The Hollies was a hive of activity. It was a carpenters, decorators, wheelwrights, undertakers, dairy, pig and poultry keepers, bee keepers and plum and apple growers!
Martin Bailey lived in one section of The Hollies with some of his family – his whole family consisted of seven girls and four boys. His wife, Hannah died suddenly and he was left to bring up his two younger boys, Len and Frank. The older son, Jack, lived with his wife in the other part.
Jack was responsible for the dairy part, bringing his cows along the village street every day from Rectory Meadow to the cow pens in the present orchard for milking. The poultry, you will be glad to know, were very much free range, roaming everywhere amongst the trees in the orchard, their eggs, along with those of Mrs. Betteridge, supplying people from the village and as far away as Birmingham! The bees were kept in straw hives one side of the house.
The other side of the house was the carpenter’s side. A broad path led up to the workshop, wide enough to take the cows and stacks of wood piled up high to one side of it. Everyone had to walk past the wood-pit - the cows, plus villagers. The villagers could be carrying anything from jugs for milk from the dairy, and broken furniture for mending. The wood-pit was an awesome sight – a pit deep enough to take a man. The trunk of a tree would be laid over it. One man would be in the wood-pit and the other astride the trunk, both sawing the trunk into suitable sizes
The workshop attached to the side of the house, had huge double doors that were open most working days, and the men could be seen easily from the village street, toiling in sweat and shirt sleeves. Old accounts show that the entire cost of a funeral was £5, and that repairing and whitewashing a privy cost 1/6d. Records show the Baileys travelled as far as Malvern to do carpentry. A lot of the work was local, transport being provided by Dolly the pony and the dray which had lettered on it, the name of the family.
When a funeral occurred, all work stopped for the coffin to be made. Large kettles were put on the boil in order to assist in the shaping of the coffin, and a black pot containing the lovely aroma of boiling pitch was always at the ready. The final touch was the polishing, lining and the placing of the brass handles. It was considered a great honour to assist in carrying the coffin to the Church – and they were carried for some distance in some cases, people placing trestles along the road at various intervals so the coffin bearers could have a rest.

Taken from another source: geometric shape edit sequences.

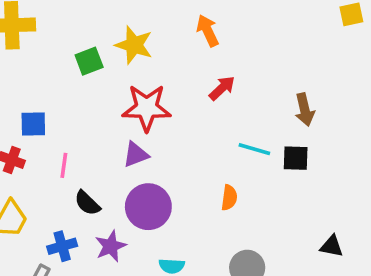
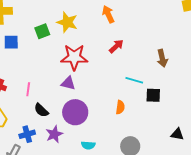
blue square: (33, 124) -> (11, 42), moved
purple triangle: (136, 155) -> (68, 83), turned 35
black square: (296, 158) -> (153, 95), moved

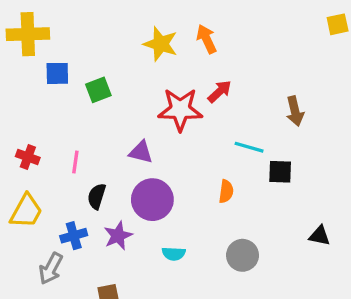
yellow star: (67, 22) -> (161, 44), moved
green square: (42, 31) -> (98, 90), moved
blue square: (11, 42) -> (57, 73), moved
red star: (74, 57) -> (180, 109), moved
black semicircle: (41, 110) -> (97, 196), turned 63

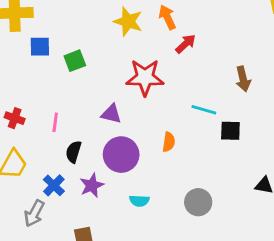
red arrow: (220, 91) -> (186, 44), moved
orange semicircle: (226, 191) -> (169, 142), moved
blue cross: (74, 236) -> (54, 185), turned -30

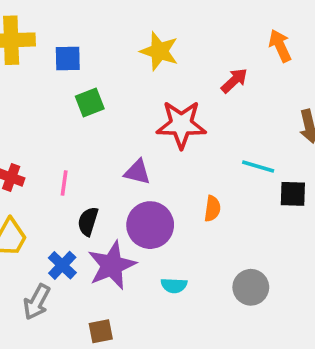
orange arrow: (167, 17) -> (280, 46), moved
blue square: (40, 47) -> (68, 59), moved
purple star: (92, 185) -> (112, 265), size x1.5

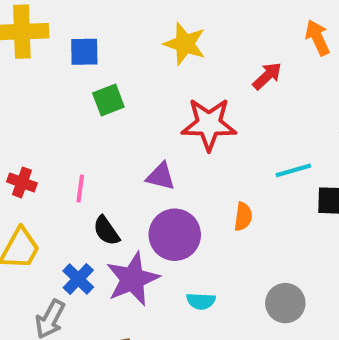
cyan line: (258, 167) -> (293, 170), turned -32
black semicircle: (88, 221) -> (106, 231), turned -52

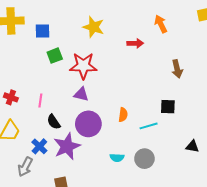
red arrow: (267, 76) -> (135, 43), turned 42
red star: (209, 124) -> (83, 66), moved
cyan line: (293, 170) -> (149, 126), moved
cyan semicircle: (201, 301) -> (117, 158), moved

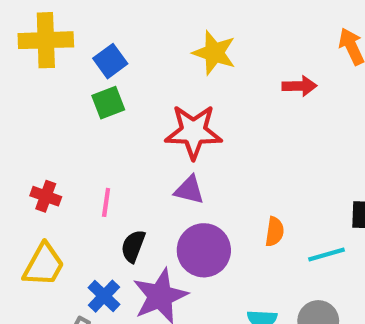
blue square: (42, 31) -> (110, 61), turned -35
green square: (55, 56) -> (108, 103), moved
black semicircle: (54, 122) -> (133, 246), turned 56

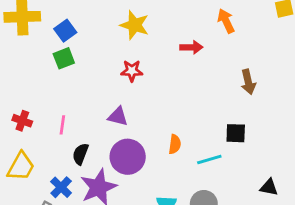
red star: (193, 132) -> (132, 71), moved, size x0.6

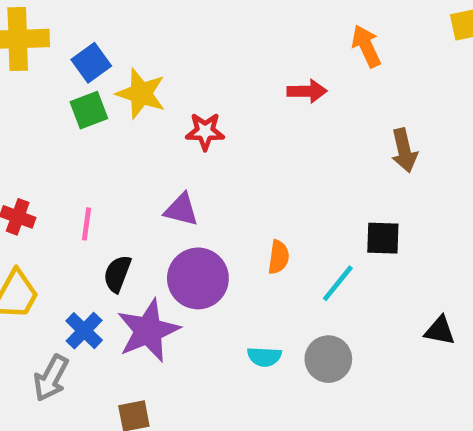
yellow star: (135, 25) -> (141, 94), moved
cyan line: (209, 160) -> (338, 283), turned -35

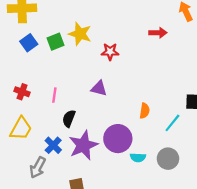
blue square: (91, 63) -> (29, 43), moved
purple circle: (198, 278) -> (118, 139), moved

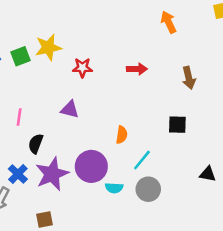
red arrow: (158, 33) -> (137, 69), moved
yellow star: (80, 34) -> (48, 47), turned -30
cyan line: (172, 123) -> (142, 160), moved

The inside of the house wasn’t quite so cosy as it is now. For a start, water came from the pump outside; salted meat hung from the beams in the living room; a big black cooking range with jacks and spits filled quite an area with a separate brick bake oven, and there was a huge cast iron copper in an outhouse. Upstairs was rather cosy. John Bailey could remember his grandfather, Martin’s four poster bed with canopy and curtains. He could also remember seeing in the house a reed organ, concertina, flutes, trumpets and clarinets, so it would seem that the Bailey family helped provide music at the Church at one time. It is interesting to note that Thomas Hardy in one of his books, mentions the village carolling with flutes; so I would imagine the same happened in our village.

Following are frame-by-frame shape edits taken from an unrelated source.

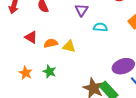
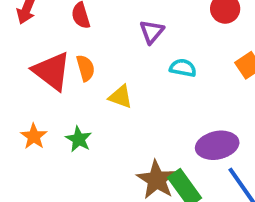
red triangle: (31, 37) -> (52, 71), size x1.6
orange semicircle: (51, 43) -> (86, 68), moved, turned 80

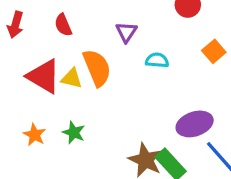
orange semicircle: (86, 68) -> (97, 68), moved, size x1.6
yellow triangle: (121, 97) -> (72, 78), moved

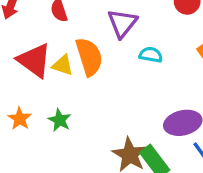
purple triangle: (126, 32) -> (122, 23), size x1.4

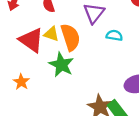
yellow triangle: (63, 65) -> (51, 34), moved
green star: (60, 120) -> (61, 65), moved, size x1.5

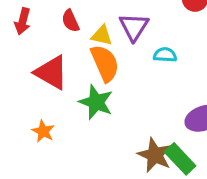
yellow triangle: (51, 34) -> (102, 35), moved

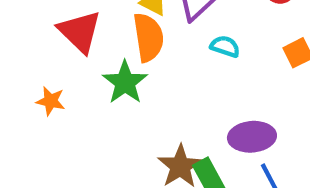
orange star: (43, 131) -> (51, 101), turned -30

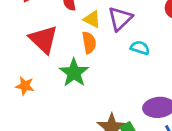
orange semicircle: (148, 37) -> (89, 43), size x0.7

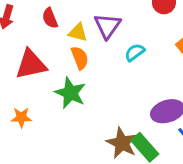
red triangle: (43, 39) -> (31, 64), turned -44
cyan semicircle: (140, 48) -> (135, 52), turned -42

The Bailey boys and girls could vividly remember a delightful June day each year when the Clifford Wake came with amusements and roundabouts on the village green – evidently stopped by Mrs. Douty when she came to the village. Living rather close to the village green, the Bailey children would linger behind after the show closed down to have some forbidden rides on the roundabouts until they were caught and chased off.
The Killing of the Pig
John Bailey could remember a pig killing at The Hollies which was such a part of life then that no-one regarded it as anything special. To read it now produces shudders in me, but I will tell you, in case you are not quite so sensitive as me. To quote John:-
“Your mention of Mrs. Betteridge living opposite, brought back vivid memories for me of Mrs. Betteridge in her white bonnet, large apron and white cuffs when a pig was being killed at The Hollies. I recall it being man-handled onto the pig-killing bench to have its throat cut, squealing, and when this was done, Mrs. Betteridge, with a large basin, caught the blood. Someone else raised and lowered the uppermost front foot of the pig to help pump the last drop of blood out of the pig.”

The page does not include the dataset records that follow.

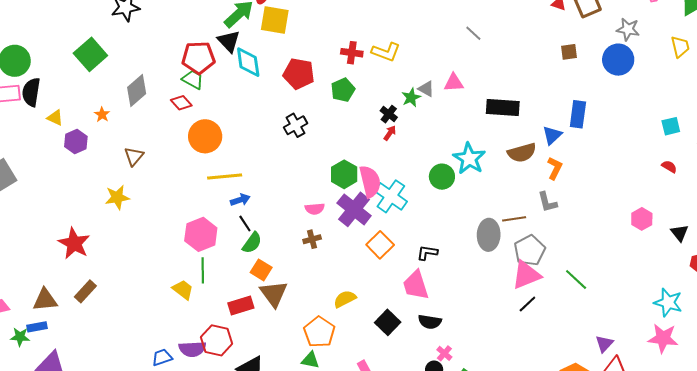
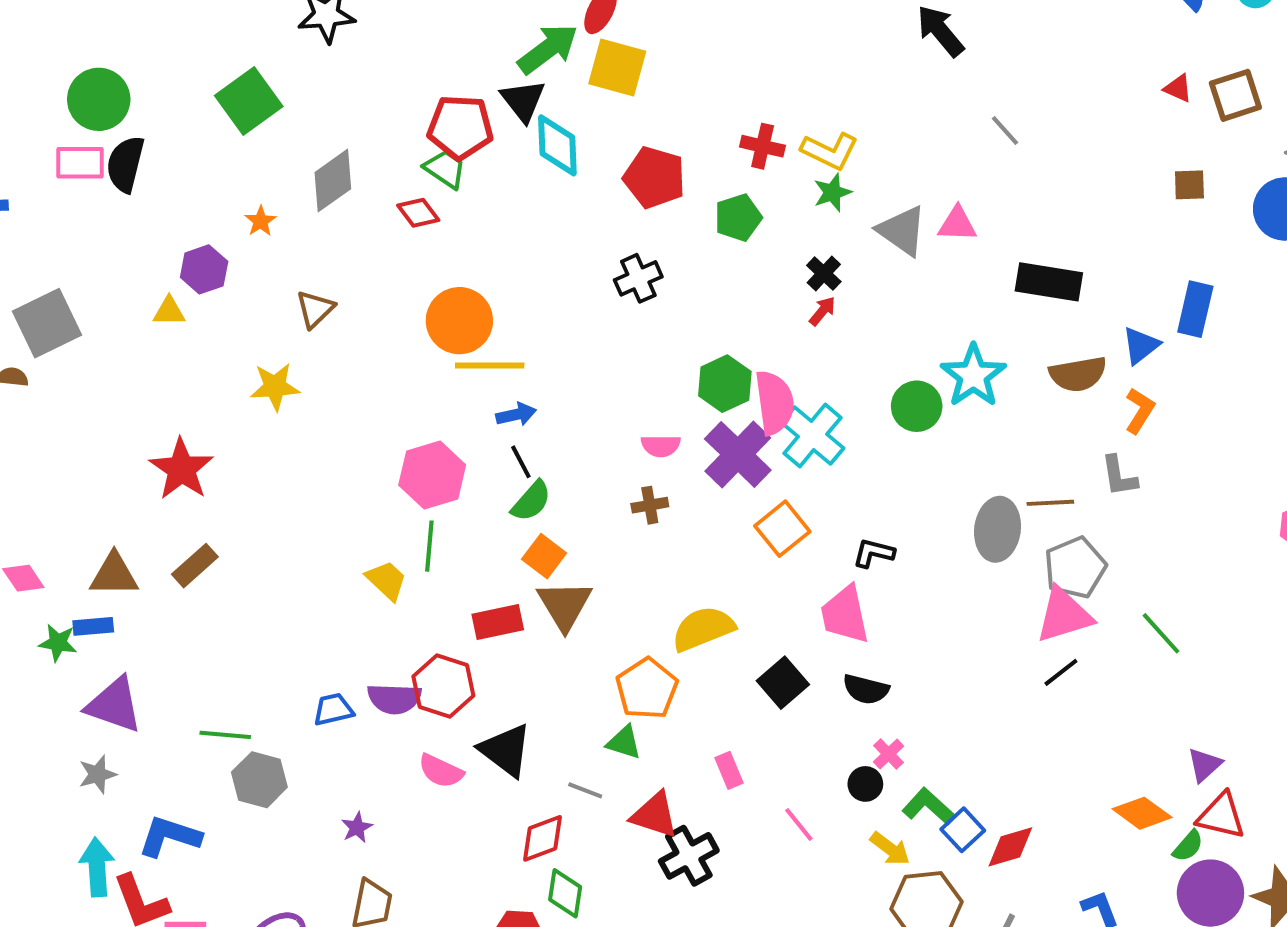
gray triangle: (426, 89) -> (902, 231), size x1.6
green star: (411, 97) -> (832, 192), moved
yellow triangle: (55, 118) -> (169, 311), moved, turned -30
orange circle: (205, 136) -> (459, 321), moved
yellow semicircle: (345, 299) -> (703, 629), size x1.4

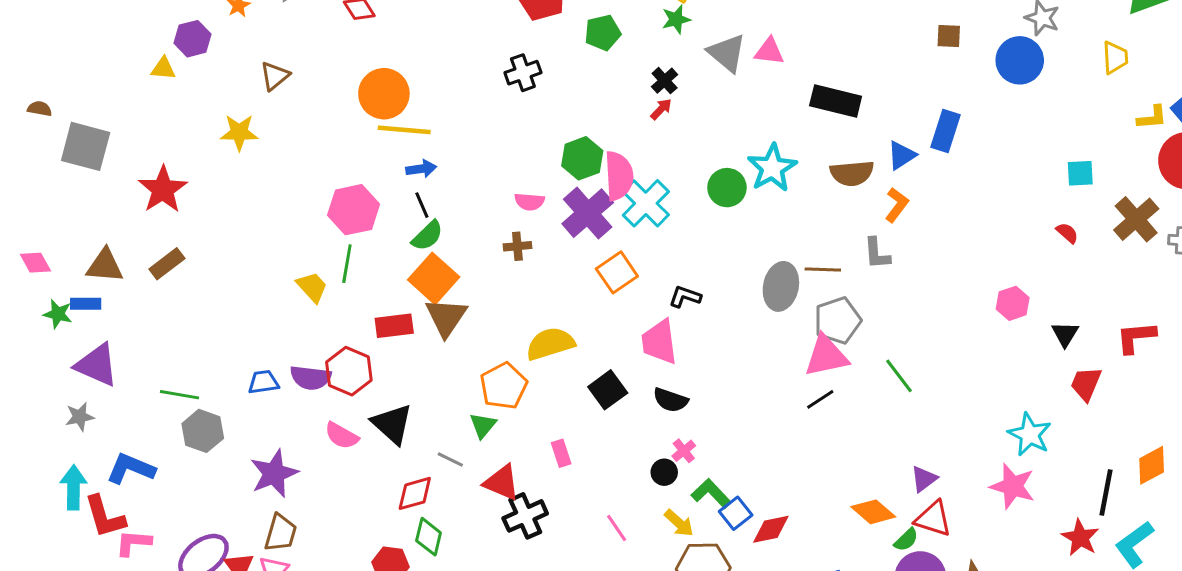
gray square: (47, 323) -> (86, 146), moved, turned 36
orange square: (544, 556) -> (434, 278), size x1.5
green triangle: (624, 742) -> (483, 425), turned 48
pink line: (799, 824) -> (617, 528), moved
purple star: (357, 827) -> (274, 474), size x2.0

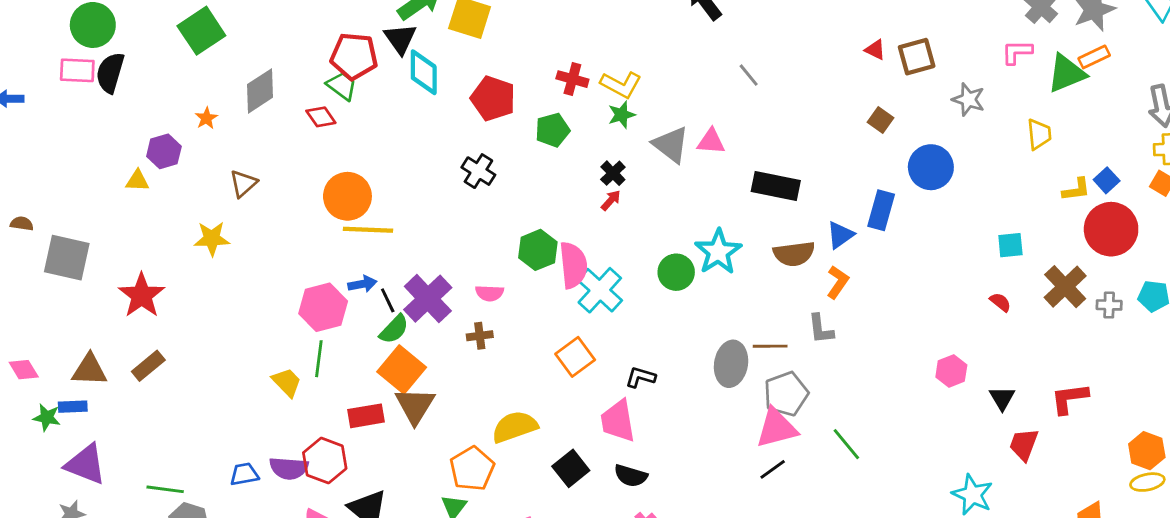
brown square: (949, 36) -> (881, 120), turned 35
blue circle: (1020, 60) -> (931, 167), moved
black cross: (523, 73) -> (478, 171), turned -36
blue arrow: (421, 169) -> (362, 284), moved
purple cross: (588, 213) -> (428, 299), moved

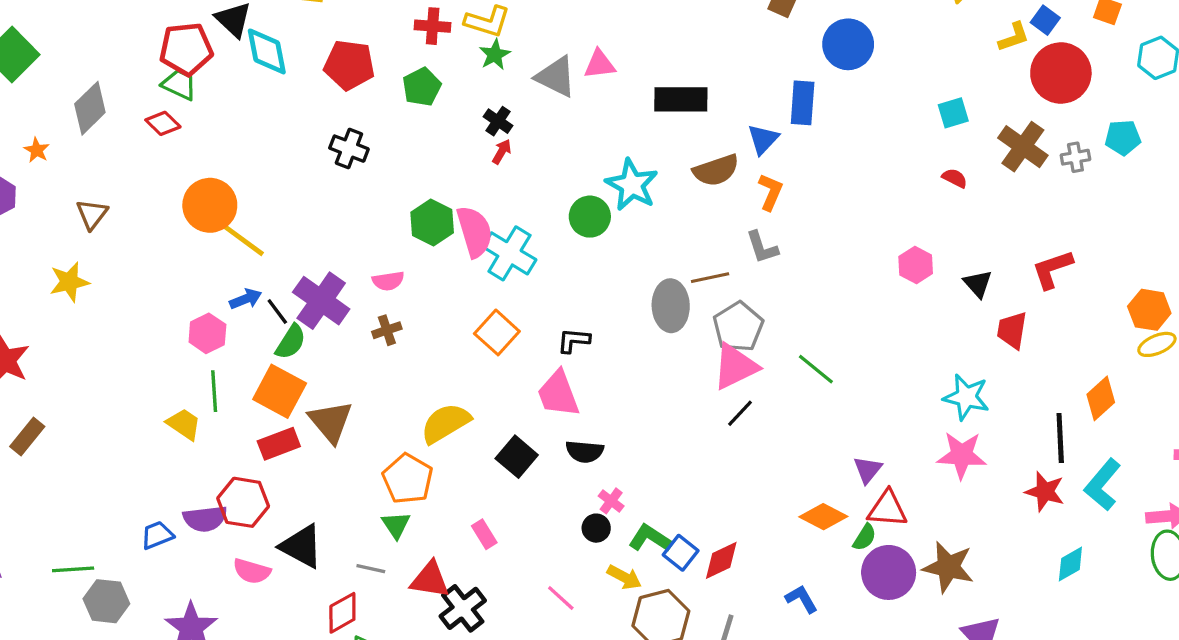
yellow line: (368, 230) -> (240, 238), turned 45
pink hexagon: (323, 307) -> (207, 333), size x0.7
orange square: (402, 369) -> (280, 391), moved

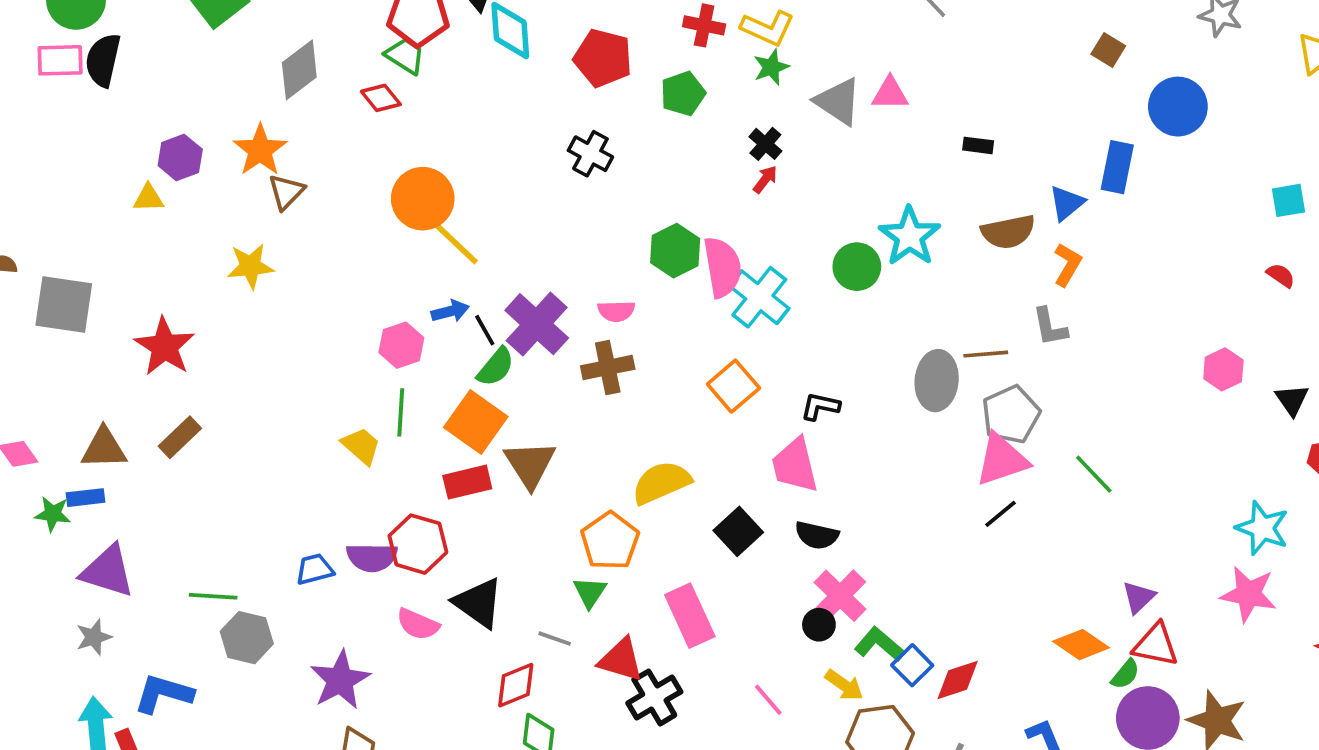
black rectangle: (681, 99) -> (978, 145), size x0.5
orange star: (37, 150) -> (260, 150), moved, size x1.8
brown cross: (387, 330) -> (608, 368), size x1.5
pink cross: (611, 501) -> (840, 596), size x1.8
pink rectangle: (484, 534) -> (690, 616), size x1.8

He added, in case anyone might be thinking of Frankenstein, that Mrs. Betteridge only wanted the blood to make black pigs pudding! There is rather a sad ending to the story of The Hollies. Martin died at quite a young age, and Len and Frank carried on living there looked after by sister Alice. By the time the last of the boys married in 1946, The Hollies was in a rundown and neglected state. It was left to Mr. Dingley to restore it as it is today.
The Last Baileys at The Hollies
There is rather a sad ending to the story of The Hollies. Martin died at quite a young age, and Len and Frank carried on living there looked after by sister Alice. By the time the last of the boys married in 1946, The Hollies was in a rundown and neglected state. It was left to Mr. Dingley to restore it as it is today.